Chakravarthy accompanies him along with Govind, who wants to free his daughter without letting him escape. In an unfortunate turn of events, Chakravarthy accidentally gets killed at the hands of Govind. An enraged Vikram chases and kills Guru Narayan, who is trying to escape. Kanthi remains with the kidnappers. On his deathbed, Chakravarthy reveals that Kanthi told him about Vikram, and he accepted their relationship. Vikram promises to save Kanthi, then Chakravarthy advises him not to leave anyone involved in the conspiracy.

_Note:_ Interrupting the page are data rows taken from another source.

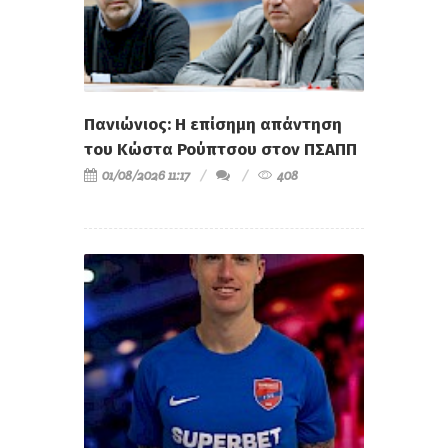
Πανιώνιος: Η επίσημη απάντηση
του Κώστα Ρούπτσου στον ΠΣΑΠΠ
01/08/2026 11:17
408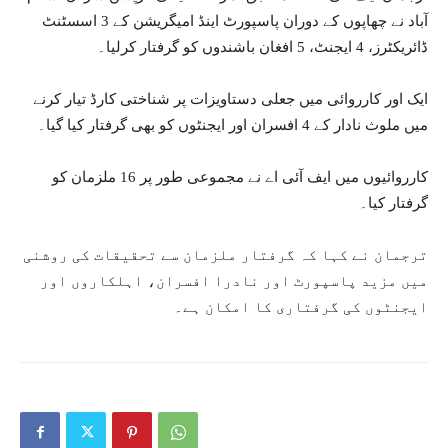
آباد نے چھاپوں کے دوران پاسپورٹ اینڈ امیگریشن کے 3 اسسٹنٹ
ڈائریکٹرز، 4 ایجنٹ، 5 افغان باشندوں کو گرفتار کرلیا۔
ایک اور کارروائی میں جعلی دستاویزات پر شناختی کارڈ تیار کرنے
میں ملوث نادار کے 4 افسران اور ایجنٹوں کو بھی گرفتار کیا گیا۔
کارروائیوں میں ایف آئی اے نے مجموعی طور پر 16 ملزمان کو
گرفتار کیا۔
ترجمان نے کہا کہ گرفتار ملزمان سے تحقیقات کی روشنی
میں مزید پاسپورٹ اور نادرا افسران، اہلکاروں اور
ایجنٹوں کی گرفتاری کا امکان ہے۔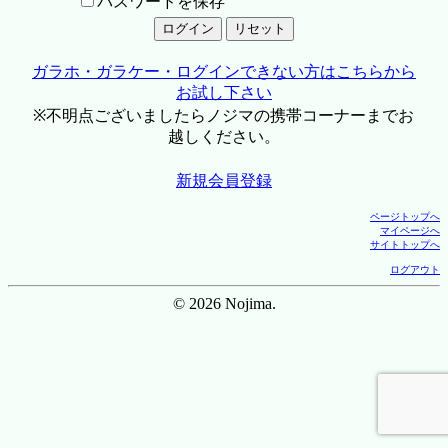
パスワードを保存
ガラホ・ガラケー・ログインできない方はこちらから
お試し下さい
※不明点ございましたらノジマの携帯コーナーまでお
越しください。
新規会員登録
ページトップへ
マイページへ
サイトトップへ
ログアウト
© 2026 Nojima.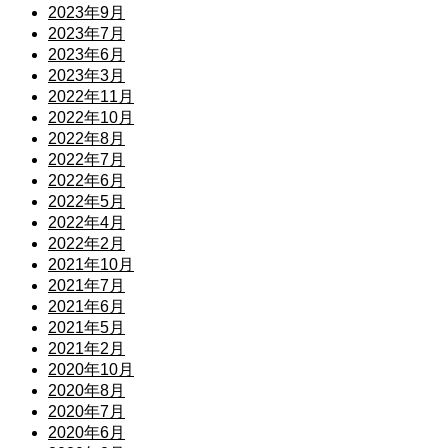
2023年9月
2023年7月
2023年6月
2023年3月
2022年11月
2022年10月
2022年8月
2022年7月
2022年6月
2022年5月
2022年4月
2022年2月
2021年10月
2021年7月
2021年6月
2021年5月
2021年2月
2020年10月
2020年8月
2020年7月
2020年6月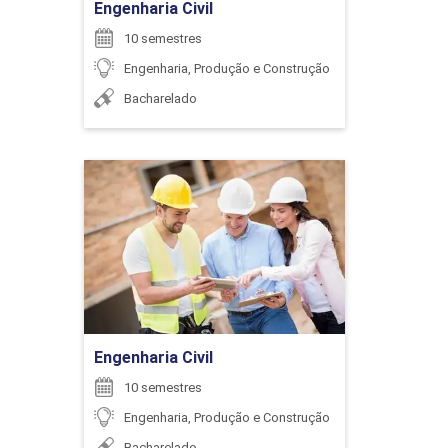
Engenharia Civil
ENCONTRO ACADÊMICO/AVALIAÇÃO
10 semestres
Engenharia, Produção e Construção
Bacharelado
6
Engenharia Civil
Detalhes do curso
ENCONTRO ACADÊMICO/AVALIAÇÃO
Ir para Inscrição
6
Engenharia Civil
10 semestres
Engenharia, Produção e Construção
Bacharelado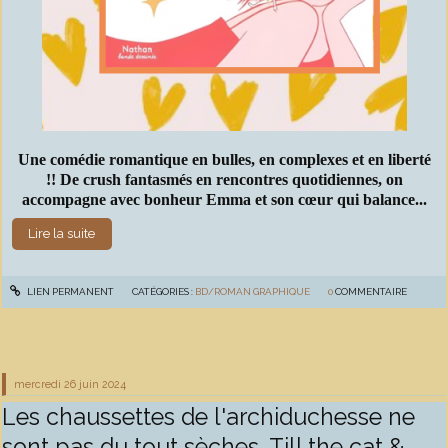
Une comédie romantique en bulles, en complexes et en liberté
!! De crush fantasmés en rencontres quotidiennes, on
accompagne avec bonheur Emma et son cœur qui balance...
Lire la suite
LIEN PERMANENT
CATÉGORIES :
BD/ROMAN GRAPHIQUE
0
COMMENTAIRE
mercredi 26
juin 2024
Les chaussettes de l'archiduchesse ne
sont pas du tout sèches, Till the cat &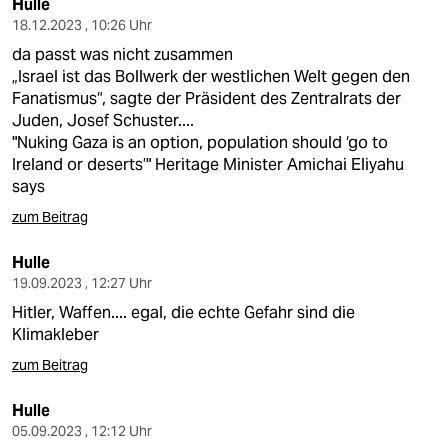
epaper login
Hulle
18.12.2023 , 10:26 Uhr
da passt was nicht zusammen
„Israel ist das Bollwerk der westlichen Welt gegen den
Fanatismus“, sagte der Präsident des Zentralrats der
Juden, Josef Schuster....
"Nuking Gaza is an option, population should ‘go to
Ireland or deserts’" Heritage Minister Amichai Eliyahu
says
zum Beitrag
Hulle
19.09.2023 , 12:27 Uhr
Hitler, Waffen.... egal, die echte Gefahr sind die
Klimakleber
zum Beitrag
Hulle
05.09.2023 , 12:12 Uhr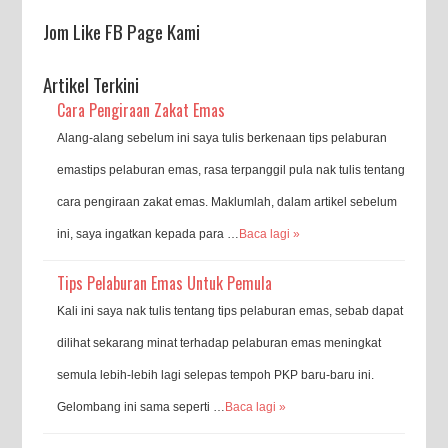
Jom Like FB Page Kami
Artikel Terkini
Cara Pengiraan Zakat Emas
Alang-alang sebelum ini saya tulis berkenaan tips pelaburan
emastips pelaburan emas, rasa terpanggil pula nak tulis tentang
cara pengiraan zakat emas. Maklumlah, dalam artikel sebelum
ini, saya ingatkan kepada para …
Baca lagi »
Tips Pelaburan Emas Untuk Pemula
Kali ini saya nak tulis tentang tips pelaburan emas, sebab dapat
dilihat sekarang minat terhadap pelaburan emas meningkat
semula lebih-lebih lagi selepas tempoh PKP baru-baru ini.
Gelombang ini sama seperti …
Baca lagi »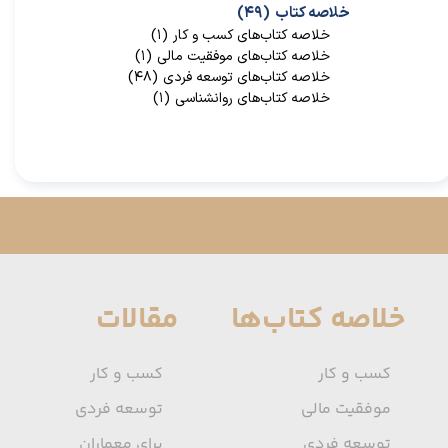
خلاصه کتاب
(۴۹)
خلاصه کتاب‌‌های کسب و کار
(۱)
خلاصه کتاب‌‌های موفقیت مالی
(۱)
خلاصه کتاب‌های توسعه فردی
(۴۸)
خلاصه کتاب‌های روانشناسی
(۱)
خلاصه کتاب‌ها
مقالات
کسب و کار
کسب و کار
موفقیت مالی
توسعه فردی
توسعه فردی
برای معماران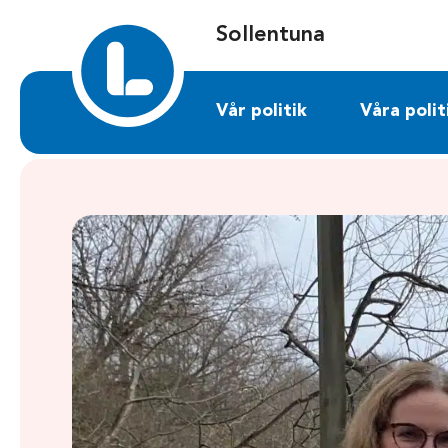
Sök på sollentuna.liberalerna.se
Sollentuna
Vår politik
Våra polit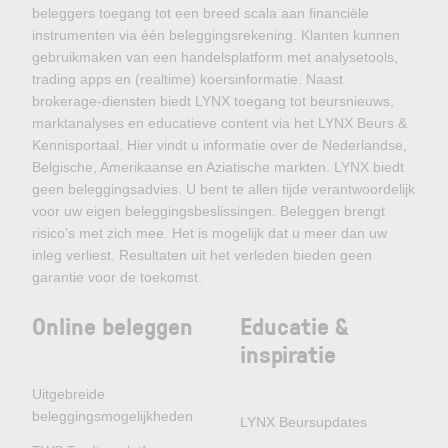
beleggers toegang tot een breed scala aan financiële
instrumenten via één beleggingsrekening. Klanten kunnen
gebruikmaken van een handelsplatform met analysetools,
trading apps en (realtime) koersinformatie. Naast
brokerage-diensten biedt LYNX toegang tot beursnieuws,
marktanalyses en educatieve content via het LYNX Beurs &
Kennisportaal. Hier vindt u informatie over de Nederlandse,
Belgische, Amerikaanse en Aziatische markten. LYNX biedt
geen beleggingsadvies. U bent te allen tijde verantwoordelijk
voor uw eigen beleggingsbeslissingen. Beleggen brengt
risico’s met zich mee. Het is mogelijk dat u meer dan uw
inleg verliest. Resultaten uit het verleden bieden geen
garantie voor de toekomst.
Online beleggen
Educatie &
inspiratie
Uitgebreide
beleggingsmogelijkheden
LYNX Beursupdates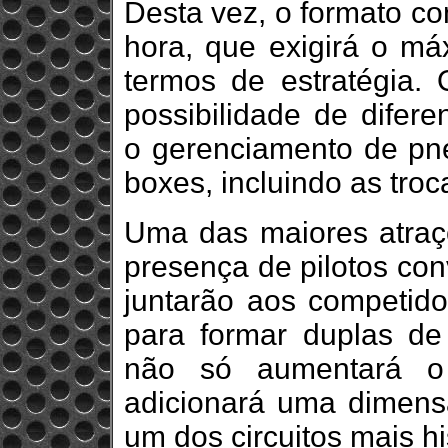
Desta vez, o formato c
hora, que exigirá o má
termos de estratégia.
possibilidade de difere
o gerenciamento de pne
boxes, incluindo as troca
Uma das maiores atraç
presença de pilotos con
juntarão aos competid
para formar duplas de
não só aumentará o
adicionará uma dimensã
um dos circuitos mais hi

It is revealed that Govind is Guru Narayan's son and the mastermind behind the kidnapping. It is revealed that he killed Chakravarthy on purpose but passed it off as an accident. Oblivious to this, Vikram is on his way to nab the criminals. Meanwhile, the enraged Govind attempts to kill Kanthi for killing his father and calls Vikram under a disguise to kill Kanthi on hearing of him. While talking with Govind, Vikram finds a minor clue: a news channel regular tune. Then he goes to the office and announces Rs 10 Crores (the insurance amount of Chakravarthy) in exchange for Kanthi to lure the kidnappers. While Govind does not bother about the money and wants to kill her, his gang convinces him to get the money. After a cat-and-mouse game in a final confrontation, Vikram recognizes Govind as the mastermind, saves Kanthi, arrests the kidnappers, and kills Govind.

== Cast ==

- Kartikeya as Raja Vikramarka IPS 'Vikram'
- Tanya Ravichandran as Kanthi
- Sudhakar Komakula as ACP Govind Narayan IPS
  - Master Harsh Roshan as Young Govind Narayan
- P. Sai Kumar as Home Minister Chakravarthy
- Pasupathy as Guru Narayan
- Tanikella Bharani as Mahendra IPS
- Harsha Vardhan as Muddu Krishna
- Naga Mahesh as Bhadram
- Dayanand Reddy as Veerabhadram
- Surya
- Gemini Suresh
- Jabardhasth Naveen

== Production ==
The film is directed by debutant Sri Saripalli, who earlier worked as an assistant director of Naayak (2013), Alludu Seenu (2014), and Nuvvu Thopu Raa (2019). The film was announced in October 2019, and the principal photography was started in late 2019. The filming was resumed in February 2020 after being delayed due to the COVID-19 pandemic in India and wrapped the entire shoot in August 2021. The title of the film was adapted from the 1990 film Raja Vikramarka, directed by Ravi Raja Pinisetty.

== Soundtrack ==

The soundtrack was composed by Prashanth R Vihari and was released by Saregama.

| No. | Title | Lyrics | Singer(s) | Length |
|---|---|---|---|---|
| 1. | "Raja Garu Bayatakosthe" (Backing vocals: Santhosh Hariharan, Deepak, Shenbagaraj) | Krishnakanth | David Simon | 4:09 |
| 2. | "Sammathame" | Ramajogayya Sastry | Karthik, Shashaa Tirupati, Chaitra Ambadipudi | 4:12 |
| 3. | "Rama Kanavemira" (Backing vocals: RItesh, Naresh, Kavya, Aparna) | Ramajogayya Sastry | Anurag Kulkarni, Manisha Eerabathini | 4:32 |
| 4. | "Kaalam Kadalai" | Sa Na Re | Yazin Nizar, Ritesh G Rao | 3:25 |
| Total length: |  |  |  | 16:19 |

== Reception ==

=== Critical reception ===
Thadhagath Pathi of The Times of India gave a rating of 2/5 and cited the film as "dull and disappointing fare". He felt that "Raja Vikramarka was seen in the past, in the form of many films and the beats feel familiar. This one fails to engage." In contrast, Y Sunita Chowdhary of The Hindu felt that the film has a refreshing narrative. She further wrote that "the film is a good watch" and praised the writing department. Writing for The Indian Express, Gabbeta Ranjith Kumar criticized the story and screenplay. He also opined that "a talent like Pasupathy, who entertained all with his acting prowess in Sarpatta Parambarai, is wasted here".

=== Box office ===
On its opening day, the film has collected a gross collection of ₹1.25 crore.